Les juges ajoutent enfin qu’il n’est pas utile à la manifestation de la vérité de procéder à l’audition des responsables américains précédemment mentionnés dès lors qu’ils ne peuvent être poursuivis ni mis en examen ni faire l’objet de mandats d’arrêt et que, pour les mêmes raisons, de nouvelles auditions de témoins ne sont pas nécessaires, de même la réitération des demandes effectuées par la voie de l’entraide pénale internationale qui se sont déjà heurtées à l’absence de réponse ou au refus d’exécution des autorités judiciaires des Etats-Unis, ou tout autre acte d’information.
En l’état de ces énonciations, la chambre de l’instruction a justifié sa décision pour les motifs qui suivent.
Les faits incriminés, reprochés à un ancien président des Etats-Unis et à différents membres du gouvernement, fonctionnaires ou membres de l’armée américaine, ne peuvent être assimilés à de simples actes de gestion mais constituent des actes relevant de l’exercice de la souveraineté de l’Etat.

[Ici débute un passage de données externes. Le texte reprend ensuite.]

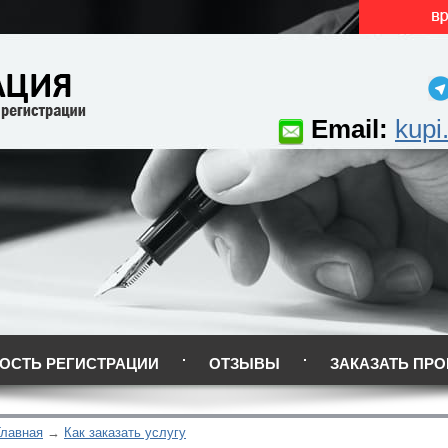
Email:
kupi
ОСТЬ РЕГИСТРАЦИИ
ОТЗЫВЫ
ЗАКАЗАТЬ ПРО
Главная
Как заказать услугу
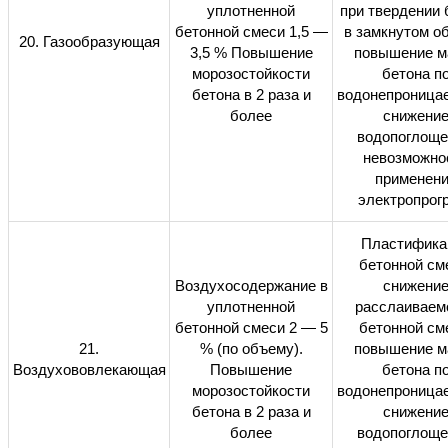
уплотненной
при твердении 
бетонной смеси 1,5 —
в замкнутом о
20. Газообразующая
3,5
%
Повышение
повышение м
морозостойкости
бетона п
бетона в 2 раза и
водонепроницае
более
снижени
водопоглоще
невозможно
применен
электропрог
Пластифика
бетонной см
Воздухосодержание в
снижени
уплотненной
расслаиваем
бетонной смеси 2 — 5
бетонной см
21.
% (по объему).
повышение м
Воздухововлекающая
Повышение
бетона п
морозостойкости
водонепроницае
бетона в 2 раза и
снижени
более
водопоглоще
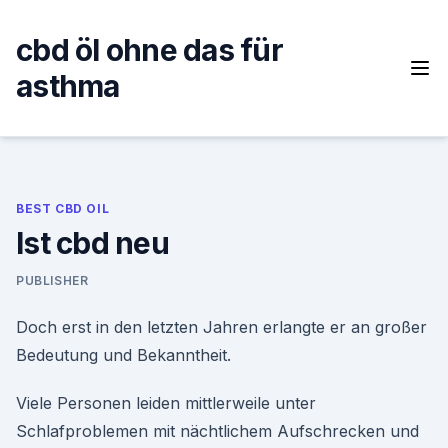
Skip
to
cbd öl ohne das für
content
asthma
BEST CBD OIL
Ist cbd neu
PUBLISHER
Doch erst in den letzten Jahren erlangte er an großer
Bedeutung und Bekanntheit.
Viele Personen leiden mittlerweile unter
Schlafproblemen mit nächtlichem Aufschrecken und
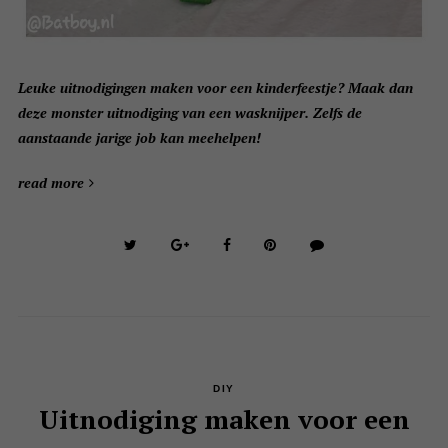
Leuke uitnodigingen maken voor een kinderfeestje? Maak dan
deze monster uitnodiging van een wasknijper. Zelfs de
aanstaande jarige job kan meehelpen!
read more
DIY
Uitnodiging maken voor een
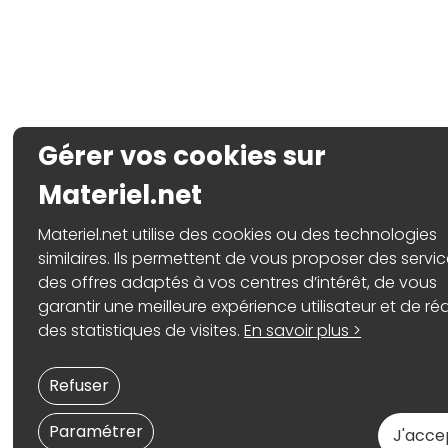
Gérer vos cookies sur
Materiel.net
Materiel.net utilise des cookies ou des technologies
similaires. Ils permettent de vous proposer des servic
des offres adaptés à vos centres d’intérêt, de vous
garantir une meilleure expérience utilisateur et de réa
des statistiques de visites.
En savoir plus >
Refuser
Paramétrer
J'acce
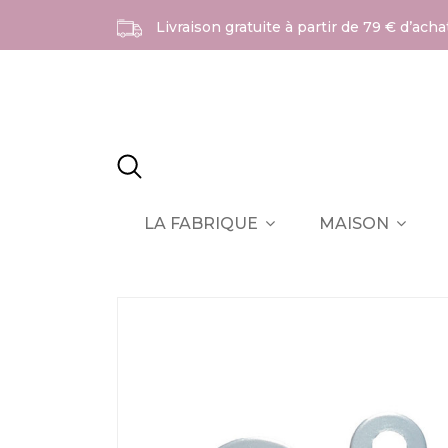
Livraison gratuite à partir de 79 € d’ach
LA FABRIQUE
MAISON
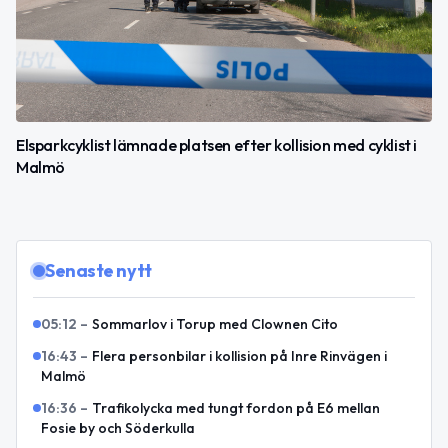
Elsparkcyklist lämnade platsen efter kollision med cyklist i
Malmö
Senaste nytt
05:12
–
Sommarlov i Torup med Clownen Cito
16:43
–
Flera personbilar i kollision på Inre Rinvägen i
Malmö
16:36
–
Trafikolycka med tungt fordon på E6 mellan
Fosie by och Söderkulla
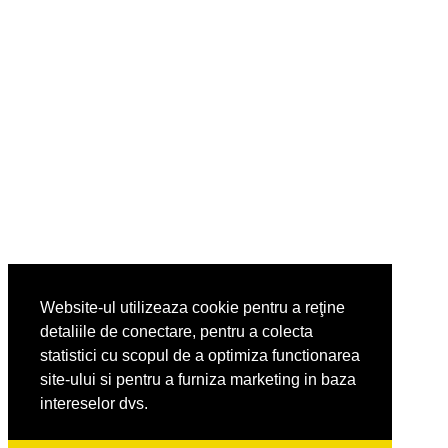
Website-ul utilizeaza cookie pentru a reţine
detaliile de conectare, pentru a colecta
statistici cu scopul de a optimiza functionarea
site-ului si pentru a furniza marketing in baza
intereselor dvs.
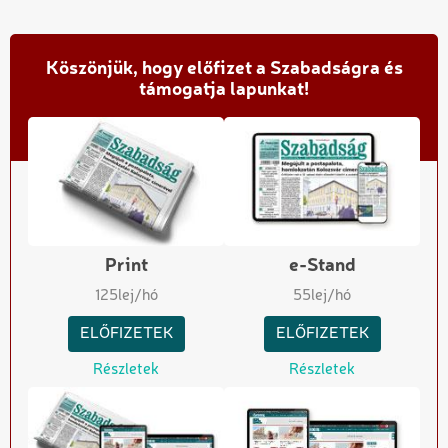
Köszönjük, hogy előfizet a Szabadságra és
támogatja lapunkat!
Print
e-Stand
125
lej/hó
55
lej/hó
ELŐFIZETEK
ELŐFIZETEK
Részletek
Részletek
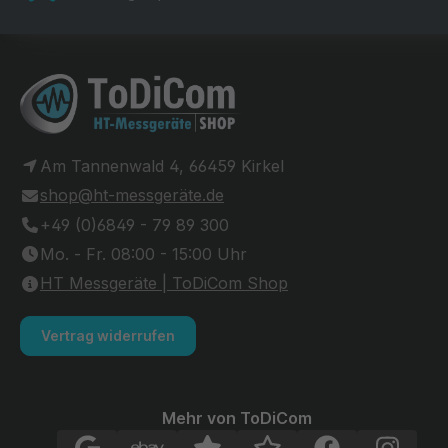
Am Tannenwald 4, 66459 Kirkel
shop@ht-messgeräte.de
+49 (0)6849 - 79 89 300
Mo. - Fr. 08:00 - 15:00 Uhr
HT Messgeräte | ToDiCom Shop
Vertrag widerrufen
Mehr von ToDiCom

La coutume internationale s’oppose à ce que les agents d’un Etat, en l’absence de dispositions internationales contraires s’imposant aux parties concernées, puissent faire l’objet de poursuites, pour des actes entrant dans cette catégorie, devant les juridictions pénales d’un État étranger.
Il appartient à la communauté internationale de fixer les éventuelles limites de ce principe, lorsqu’il peut être confronté à d’autres valeurs reconnues par cette communauté, et notamment celle de la prohibition de la torture.
En l’état du droit international, les crimes dénoncés, quelle qu’en soit la gravité, ne relèvent pas des exceptions au principe de l’immunité de juridiction.
Par ailleurs, le droit d’accès à un tribunal, tel que garanti par l’article 6 de la Convention européenne des droits de l’homme, n’est pas absolu et ne s’oppose pas à une limitation à ce droit, découlant de l’immunité des États étrangers et de leurs représentants, dès lors que cette limitation est consacrée par le droit international et ne va pas au-delà des règles généralement reconnues en matière d’immunité des États. En l’espèce, l’octroi de l’immunité, conformément au droit international, ne constitue pas une restriction disproportionnée au droit d’un particulier d’avoir accès à un tribunal.
Enfin, il est vainement fait grief à l’arrêt d’avoir refusé d’ordonner les nouvelles mesures d’instruction sollicitées, dès lors que l’opportunité d’ordonner un supplément d’information est une question de pur fait qui échappe au contrôle de la Cour de cassation.
Ainsi, le moyen doit être écarté ».
Cass. crim., 13 janv. 2021, n° 20-80.511, P+B+I *
 
 
*Le lien vers la référence documentaire sera actif à partir du 18 février 2021.